**Your goal**.
Leaving out all pictures, return the records word for word.

**Data to process**.
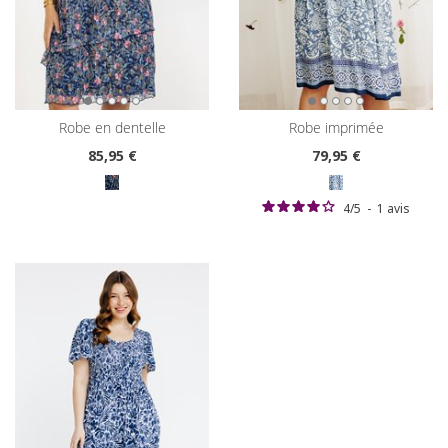
robe en dentelle
robe imprimée
85
,95 €
79
,95 €
4
/
5
-
1
avis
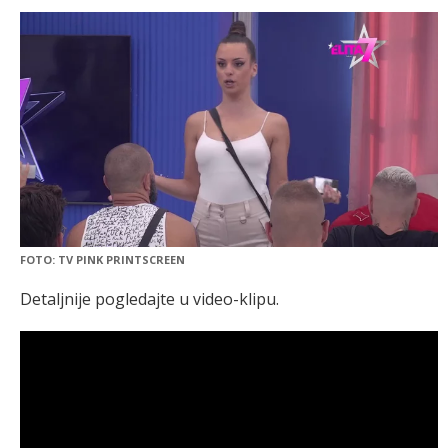
FOTO: TV PINK PRINTSCREEN
Detaljnije pogledajte u video-klipu.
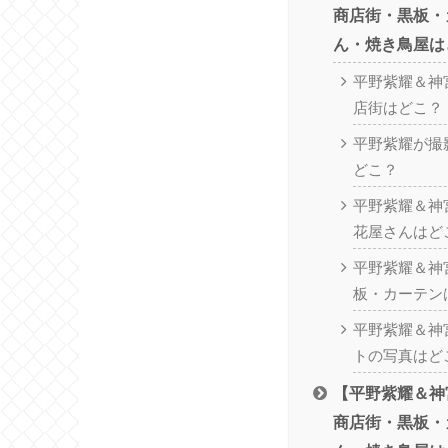
商店街・黒板・
ん・焼き鳥屋は
平野紫耀＆神
店街はどこ？
平野紫耀が撮
どこ？
平野紫耀＆神
花屋さんはど
平野紫耀＆神
板・カーテン
平野紫耀＆神
トの写真はど
【平野紫耀＆神
商店街・黒板・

**Response for this exercise**.
robe en dentelle
robe imprimée
85
,95 €
79
,95 €
4
/
5
-
1
avis
FOTO: TV PINK PRINTSCREEN
Detaljnije pogledajte u video-klipu.
商店街・黒板・
ん・焼き鳥屋は
平野紫耀＆神
店街はどこ？
平野紫耀が撮
どこ？
平野紫耀＆神
花屋さんはど
平野紫耀＆神
板・カーテン
平野紫耀＆神
トの写真はど
【平野紫耀＆神
商店街・黒板・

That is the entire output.